Рассвело, повалил снег.

Мамонты бесшумно перешли реку по льду, растянувшись цепью. Возле правого берега было место их водопоя. Мамонтам нравилось пить воду, это было лучше, чем есть снег. В новом краю вода не промерзала до дна, она текла подо льдом, и стадо не удалялось слишком далеко от разбитых в начале зимы лунок. Самыми удобными были лунки рядом с оврагами; там в большую воду вливалась малая вода, до которой легко дотянуться, потому что её уровень не опустился настолько низко, что хоботом уже не достать.

***

Отряд коменданта Карнадута рассыпался на десятки, чтобы обследовать здешнюю местность. Люди Краснокутского намеревались выследить стадо косуль, упущенное вчера. Удачливые охотники всегда получали лучшую часть добычи. Договорились сойтись вместе по сигналу горна – звук далеко разносился в пустынном краю.

На стоянке остались комендант и Матвей. Матвей проспал время утренней побудки, а Карнадут понимал, что несёт персональную ответственность за мальчишку. Алина спросит не с кого-нибудь, с него. Алина – величественная, авторитетная, приобрётшая статус некоронованной королевы… Он сам не раз прикрывался её именем, когда надо было склонить парней к общему решению. И парни, поспорив для порядка, соглашались. Потому что на стороне девушек, интересы которых представляла Алина, была особая, не сиюминутная, но годная для всех и для каждого, правда. И эта правда была в стороне от их пацанских личных разборок и споров за лидерство между десятками.

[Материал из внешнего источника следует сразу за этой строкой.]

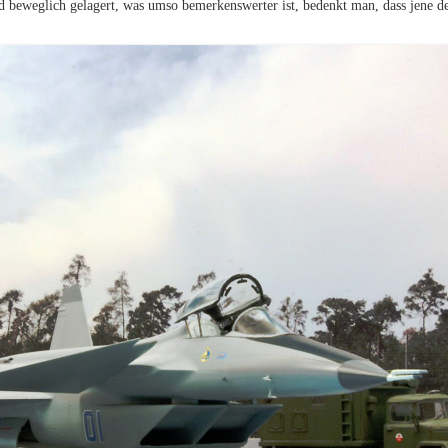
 beweglich gelagert, was umso bemerkenswerter ist, bedenkt man, dass jene d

Влад присел у костра, чинил ботинок Матвея и собирался проверить рыболовные сети, пока ребята на лыжах обследуют окрестности.

Пальма вдруг насторожила уши и принюхалась. Шерсть на её загривке встала дыбом, собака негромко взвизгнула, а просвет между склонами узкого оврага загородила огромная туша. Мамонт, высотой три метра в холке, почти бесшумно прошествовал справа налево вдоль по берегу. За ним показался второй гигант и скрылся за поворотом оврага. Третий…

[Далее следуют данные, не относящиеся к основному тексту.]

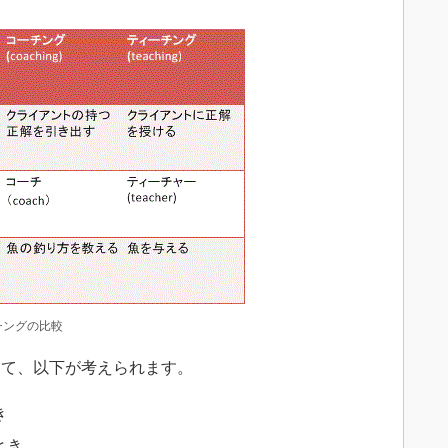
チングの比較
て、以下が考えられます。
き
とき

Влад схватил за морду испуганную собаку.

«Сидеть!» – приказал он Пальме и та, тихо повизгивая, поползла и забилась за палатку.

Влад привязал Пальму, чтобы не рванулась за ним под ноги мамонтам. Сгрёб в охапку ветки хвои и камыш, – всё это стелили под палатки, чтобы не ставить их на снег. Побил, как веником, себя поверх одежды. Решил прихватить пучок сухостоя c собой и двинулся за животными, стараясь находиться под прикрытием стволов деревьев. Он, как только что это делала Пальма, втягивал воздух ноздрями: от огромных животных ощутимо пахло, и непросто было обозначить этот запах. Пах длинный мех мамонтов – снегом, морозом, внутренним теплом, шерстью, зверем, чуть-чуть навозом. Ещё самую малость – дичью: оленем, когда он свалился в класс и наполнил помещение своим духом.

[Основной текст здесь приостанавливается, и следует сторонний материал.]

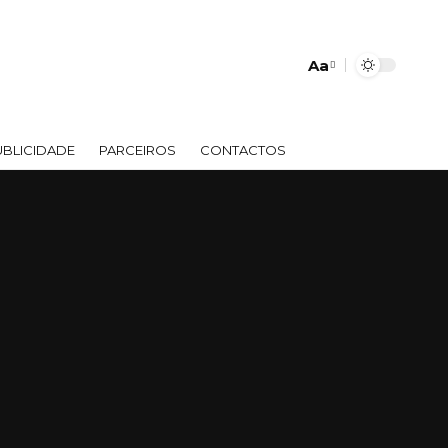
Aa
UBLICIDADE
PARCEIROS
CONTACTOS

Влад Карнадут подобрался достаточно близко, чтобы разглядеть первобытных гигантов. Вожак стада, это была самка с коричневой шерстью и светлым загривком, высоко подняла переднюю ногу, и Карнадут, следивший за мамонтами сзади, разглядел пальцевые подушечки с трещинами на ступне матриарха и удивился. Самка с силой надавила на лёд. Она не в первый раз проделывала это: лёд ушёл вниз, сверху проступила вода, и мамонты стали подходить и окунать толстые у основания мохнатые хоботы в воду.

Матриарх напилась первая, отодвинулась от полыньи, а потом развернулась и посмотрела на крадущегося за деревьями человека.

Карнадут замер.

Мамонты перестали пить и молча наблюдали.

Карнадут стоял, держа перед собой камышовые стебли, словно букет, и обонял сухой их запах, и надеялся, что его собственный запах не раздражит животных. Он услышал скрип снега за спиной, и понял по звуку шагов, что за ним крадётся Матвей. Но не позволил себе оглянуться, потому что одновременно мамонтиха с коричневой шерстью в четыре гигантские подвижки, слишком стремительные для такой огромной туши, придвинулась к нему и остановилась: мохнатым лбом вперёд, настороженно шевеля хоботом. Хобот осторожно потянулся к человеку. Карнадут тихо переливисто свистнул, вытянул руку и слегка пощекотал камышовым пучком ноздри огромного животного.

Матриарх чуть отпрянула, качнув тяжёлыми бивнями, и показалось, всё пришло в движение: двинулся воздух, заскрипел и подался снег, ощутимее стал запах, дрогнула шкура на боках животного, повели головами его сородичи.

Но вот всё успокоилось.

Мамонт, как будто поразмыслив, снова протянул хобот к человеку. Владислав опять коснулся сухостоем голых ноздрей животного, влажно черневших из-под шерсти хобота, и опять осторожно присвистнул. Другие мамонты смотрели на это со стороны.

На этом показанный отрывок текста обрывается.